For drug R&D, some endogenous molecules deserve special attention because each of them is produced in the body on a constant basis and directly linked to many commercial drugs in different therapeutic categories. For example, a well-known endogenous molecule is the full match of thirteen different drug molecules in the following sixteen categories
(1) Non-small cell lung cancer: two drugs
(2) Small cell lung cancer: one drug
(3) Pancreatic cancer and bladder cancer: one drug
(4) Soft tissue sarcoma: one drug
(5) Anemia with myelofibrosis: one drug
(6) Ovarian cancer: one drug
(7) Liver cancer: one drug
(8) Bronchiectasis, tuberculosis, and antibiotics: one drug
(9) Asthma: one drug
(10) Depression: one drug
(11) Anticoagulant and hypertriglyceridemia: one drug
(12) Anti-inflammation: One drug.
A full match between two drug-related molecules means that their targets and target zones where drugs hunt for targets are nearly identical to each other regardless of their difference in solubility.
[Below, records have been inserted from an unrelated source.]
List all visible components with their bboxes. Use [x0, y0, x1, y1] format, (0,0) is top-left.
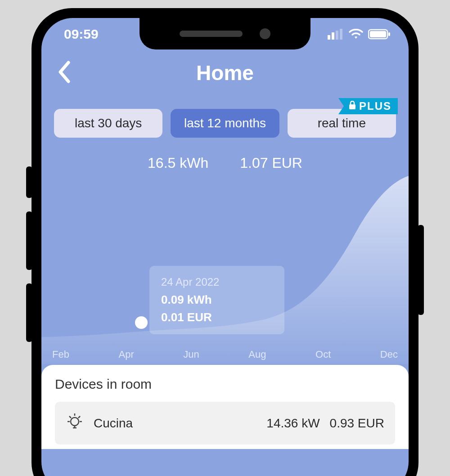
- screen: 09:59: [41, 18, 409, 476]
- usage-chart[interactable]: 24 Apr 2022 0.09 kWh 0.01 EUR Feb Apr Ju…: [41, 176, 409, 365]
- tab-label: last 12 months: [184, 116, 266, 130]
- phone-frame: 09:59: [32, 8, 418, 476]
- nav-bar: Home: [41, 50, 409, 95]
- plus-badge: PLUS: [338, 98, 398, 114]
- device-name: Cucina: [94, 416, 133, 431]
- devices-panel-title: Devices in room: [55, 377, 395, 392]
- device-cost: 0.93 EUR: [330, 416, 384, 431]
- tab-label: real time: [318, 116, 366, 130]
- svg-rect-1: [332, 32, 334, 40]
- plus-badge-text: PLUS: [359, 100, 392, 112]
- x-tick: Feb: [52, 349, 69, 360]
- summary-energy: 16.5 kWh: [148, 155, 208, 171]
- chart-x-axis: Feb Apr Jun Aug Oct Dec: [41, 349, 409, 360]
- back-button[interactable]: [57, 61, 72, 85]
- svg-rect-0: [328, 35, 330, 40]
- tab-last-12-months[interactable]: last 12 months: [171, 109, 279, 138]
- devices-panel: Devices in room Cucina: [41, 365, 409, 449]
- x-tick: Jun: [183, 349, 199, 360]
- x-tick: Apr: [118, 349, 134, 360]
- svg-rect-7: [349, 104, 356, 109]
- tooltip-date: 24 Apr 2022: [161, 276, 271, 288]
- svg-rect-6: [388, 32, 390, 36]
- chart-marker-dot: [135, 316, 148, 329]
- x-tick: Dec: [380, 349, 398, 360]
- x-tick: Oct: [315, 349, 331, 360]
- lightbulb-icon: [66, 413, 84, 434]
- x-tick: Aug: [248, 349, 266, 360]
- wifi-icon: [348, 29, 364, 40]
- lock-icon: [348, 100, 356, 112]
- cellular-icon: [328, 29, 344, 40]
- phone-side-button: [418, 225, 424, 315]
- summary-row: 16.5 kWh 1.07 EUR: [41, 155, 409, 171]
- chart-tooltip: 24 Apr 2022 0.09 kWh 0.01 EUR: [149, 266, 284, 334]
- status-time: 09:59: [59, 27, 99, 42]
- tooltip-energy: 0.09 kWh: [161, 293, 271, 307]
- device-energy: 14.36 kW: [266, 416, 320, 431]
- page-title: Home: [196, 61, 254, 85]
- svg-rect-2: [336, 31, 338, 40]
- tab-label: last 30 days: [75, 116, 142, 130]
- tooltip-cost: 0.01 EUR: [161, 310, 271, 324]
- svg-rect-3: [340, 29, 342, 40]
- svg-rect-5: [370, 31, 386, 37]
- svg-line-14: [78, 416, 80, 418]
- tab-real-time[interactable]: PLUS real time: [288, 109, 396, 138]
- status-bar: 09:59: [41, 18, 409, 50]
- svg-line-13: [69, 416, 71, 418]
- tab-last-30-days[interactable]: last 30 days: [54, 109, 162, 138]
- battery-icon: [368, 29, 391, 40]
- svg-point-8: [71, 418, 79, 426]
- device-row[interactable]: Cucina 14.36 kW 0.93 EUR: [55, 402, 395, 445]
- summary-cost: 1.07 EUR: [240, 155, 302, 171]
- range-tabs: last 30 days last 12 months PLUS real ti…: [41, 95, 409, 142]
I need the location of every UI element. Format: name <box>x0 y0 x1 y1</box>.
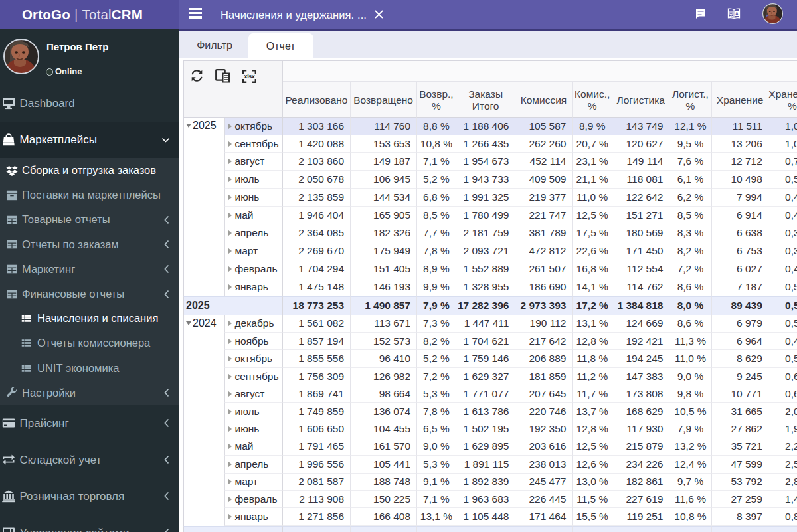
svg-text:xlsx: xlsx <box>244 73 255 80</box>
svg-text:A: A <box>735 11 739 16</box>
In a general sense of quantitative and precise descriptions, additionally, the strength that a drug attacks targets and its ability to anchor on the target zones are two important criteria for evaluation of its consequential performance, and the details are illustrated elsewhere.
From the above list, one can tell how critical this endogenous molecule is to human health, extending to longevity, antiaging, disease prevention, and so on. It follows that naturally-born and coexistent molecules in humans, such as proteins/peptides, hormones, fatty acids, enzymes, and substances from microbiotas, establish an indispensable foundation for drug R&D.